When deploying Concourse using the Concourse BOSH Release, the web process fails to start with the following error in /var/vcap/sys/log/web/web.stderr.log:
panic: descriptor Desc{fqName: "concourse_error_logs", help: "Number of error logged", constLabels: {}, variableLabels: [message]} is invalid: "bosh-deployment" is not a valid label name for metric "concourse_error_logs"

goroutine 1 [running]:
github.com/prometheus/client_golang/prometheus.(*Registry).MustRegister(0xc00009b0e0, 0xc00084b710, 0x1, 0x1)
	github.com/prometheus/[email protected]/prometheus/registry.go:403 +0xb7
github.com/prometheus/client_golang/prometheus.MustRegister(...)
	github.com/prometheus/[email protected]/prometheus/registry.go:178
github.com/concourse/concourse/atc/metric/emitter.(*PrometheusConfig).NewEmitter(0xc000500c80, 0xc00084e120, 0x0, 0x0, 0x1, 0xc00084b6b0)
	github.com/concourse/concourse/atc/metric/emitter/prometheus.go:133 +0x184
github.com/concourse/concourse/atc/metric.(*Monitor).Initialize(0xc0000b0280, 0x36cca90, 0xc00064fa40, 0xc00085a300, 0x24, 0xc00084e120, 0x3e8, 0xc00064fa40, 0xc0008660d0)
	github.com/concourse/concourse/atc/metric/emit.go:143 +0x4c5
github.com/concourse/concourse/atc/atccmd.(*RunCommand).configureMetrics(0xc00004e580, 0x36cca90, 0xc00064f4a0, 0x36614c0, 0x335b5d8)
	github.com/concourse/concourse/atc/atccmd/command.go:1599 +0xd5
github.com/concourse/concourse/atc/atccmd.(*RunCommand).Runner(0xc00004e580, 0xc00084ac30, 0x0, 0x1, 0x0, 0x0, 0x0, 0x0)
	github.com/concourse/concourse/atc/atccmd/command.go:571 +0x545
main.(*WebCommand).Runner(0xc0003ca008, 0xc00084ac30, 0x0, 0x1, 0x2, 0x6, 0xc00084aaa0, 0xc0000a6980)
	github.com/concourse/concourse/cmd/concourse/web.go:62 +0xa5
main.(*WebCommand).Execute(0xc0003ca008, 0xc00084ac30, 0x0, 0x1, 0x2778480, 0x2af9320)
	github.com/concourse/concourse/cmd/concourse/web.go:44 +0x65
github.com/vito/twentythousandtonnesofcrudeoil.installEnv.func2(0x7f5129558518, 0xc0003ca008, 0xc00084ac30, 0x0, 0x1, 0x1, 0x182)
	github.com/vito/twentythousandtonnesofcrudeoil@v0.0.0-20180305154709-3b21ad808fcb/environment.go:40 +0x8a
github.com/jessevdk/go-flags.(*Parser).ParseArgs(0xc00066b7a0, 0xc000142010, 0x1, 0x1, 0xc00075b7c0, 0x0, 0x0, 0x0, 0x0)
	github.com/jessevdk/[email protected]/parser.go:340 +0x85d
github.com/jessevdk/go-flags.(*Parser).Parse(...)
	github.com/jessevdk/[email protected]/parser.go:190
main.main()
	github.com/concourse/concourse/cmd/concourse/main.go:30 +0x1f5


Impact

Attempting to deploy an impacted version with the Prometheus client enabled will fail due to the web process not being able to start.

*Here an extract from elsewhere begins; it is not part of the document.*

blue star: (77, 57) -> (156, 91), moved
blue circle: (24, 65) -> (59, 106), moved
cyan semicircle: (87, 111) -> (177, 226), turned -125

This includes both new deployments or upgrades of existing deployments.


Cause

Newer versions of the Prometheus Go client library institute strict checks on metric label names. This label name convention considers dashes to be invalid characters. The Concourse BOSH Deployment associated with the impacted versions defines metric labels with dashes in the names.

Environment

Product Version: Other

Resolution

If an upgrade to one of the impacted versions of Concourse is strictly necessary, then the Prometheus client must be disabled to proceed. The client can be disabled in two different ways, depending on how Concourse is being deployed. How the client is disabled is dependent on if Concourse was deployed using operations files or the manifest.

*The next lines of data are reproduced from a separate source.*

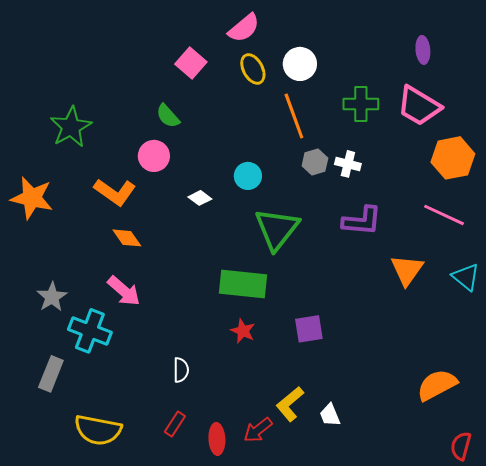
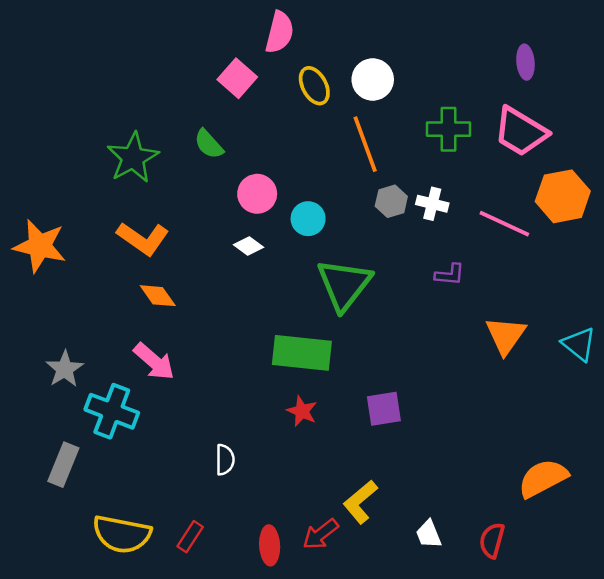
pink semicircle: (244, 28) -> (280, 32), moved, turned -36
green star: (71, 127) -> (133, 158), moved
pink circle: (154, 156) -> (257, 194), moved
pink line: (444, 215) -> (504, 224), moved
purple L-shape: (362, 221) -> (450, 275), size x0.6
white trapezoid: (330, 415) -> (429, 534), moved
red rectangle: (175, 424) -> (190, 537), moved
red semicircle: (461, 446) -> (492, 540), moved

Method 1 - Concourse Deployed Using Operations Files

A typical Concourse BOSH deployment will utilize the operations files that are packaged in the download. In this case, there will be a line similar to the following in the deployment script or command line:
-o ./cluster/operations/prometheus.yml \
Locate and remove this line and rerun the shell script or deploy command.


Method 2 - Concourse Deployed via Manifest

Please read before proceeding: It is best practice to make sure that a deployment manifest file is backed up or committed to a versioning system to facilitate quick recovery in the event of an error during modification.

If Concourse is being deployed using a BOSH manifest, then the Prometheus property must be removed from the web job definition inside the manifest file. Look for lines similar to the following within the web job:
prometheus:
  bind_ip: 0.0.0.0
  bind_port: 9090

The values may vary depending on the deployment. Once located, remove these lines and re-run the deploy with the updated manifest.